Autrement dit est-ce que la résolution prise en assemblée générale approuvant la distribution de la totalité des dividendes à l’un seul des associés peut être qualifiée de donation indirecte consentie par l’associé n’en percevant aucun au profit de celui les percevant en totalité
La qualification de donation a été exclue par un arrêt rendu le 18 décembre 2012 par la chambre commerciale de la Cour de cassation. On peut également citer un arrêt rendu le 9 janvier 2023 par la cour d’appel de Paris (CA Paris pôle 5 ch. 10 9 janv. 2023 n° 21/04503).
L’hypothèse soumise à la cour d’appel de Paris était la suivante : Au cours d’une assemblée générale d’approbation des résultats, les associés ont pris la décision de distribuer la totalité des dividendes à l’un des associés, pourtant minoritaire.
Y voyant matière à requalifier l’opération en donation indirecte, l’administration fiscale a adressé à la société unique bénéficiaire du dividende une proposition de rectification assujettissant aux droits de mutation à titre gratuit l’attribution des sommes qui auraient dû revenir à l’autre associé, titulaire de la majorité des parts de la SARL.
La cour d’appel de Paris a estimé que les éléments permettant de qualifier une donation au sens de l’article 894 du Code civil n’étaient pas réunis notamment car la décision de distribuer des dividendes au profit de l’un des associés n’avait pas été prise par l’autre associé mais par l’organe délibérant de la SARL.
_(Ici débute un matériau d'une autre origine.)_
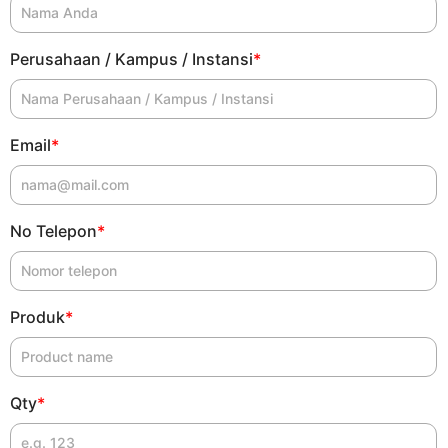
Perusahaan / Kampus / Instansi
*
Email
*
No Telepon
*
Produk
*
Qty
*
Dit autrement, l’écran de la personnalité morale suppose, d’une part, qu’il soit fait abstraction des décisions prises individuellement par chaque associé de sorte que l’assemblée générale (qui conditionne la transformation des bénéfices en dividendes) ne saurait être appréhendée comme une juxtaposition de ces décisions et, d’autre part, d’admettre que le patrimoine de la société ne saurait se confondre avec celui de ses associés. L’animus donandi n’existe pas faute de pouvoir assimiler la décision de l’organe social à une décision de l’associé.
Ces décisions permettent elles pour autant de se considérer à l’abri de toutes contestations ?
Non car la décision aboutissant à une répartition inégale des bénéfices demeure contestable aux yeux de l’administration fiscale : En effet si la qualification de donation indirecte ne paraît pas pouvoir prospérer en l’état d’une jurisprudence faisant de l’écran de la personnalité morale l’alpha et l’Omega de son raisonnement, il n’en demeure pas moins que le Bofip (Bulletin Officiel des Finances Publiques) rappelle que « de telles opérations pourront, le cas échéant, et selon les circonstances propres à chaque affaire, faire l’objet d’une procédure de rectification contradictoire ou d’abus de droit fiscal » (BOI-ENR-DMTG-20-10-10 n°100). Une telle décision n’est donc pas à l’abris de la critique sur le terrain fiscal.